=== GIVEN RECORDS ===

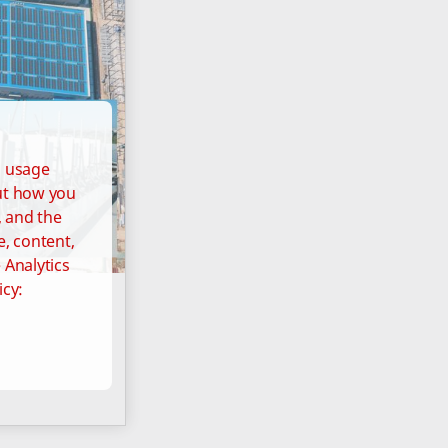
d usage
out how you
, and the
e, content,
 Analytics
icy:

===

Retype the data exactly; images stay out.

* [EXERCISE ANSWER]:
d usage
out how you
, and the
e, content,
 Analytics
icy:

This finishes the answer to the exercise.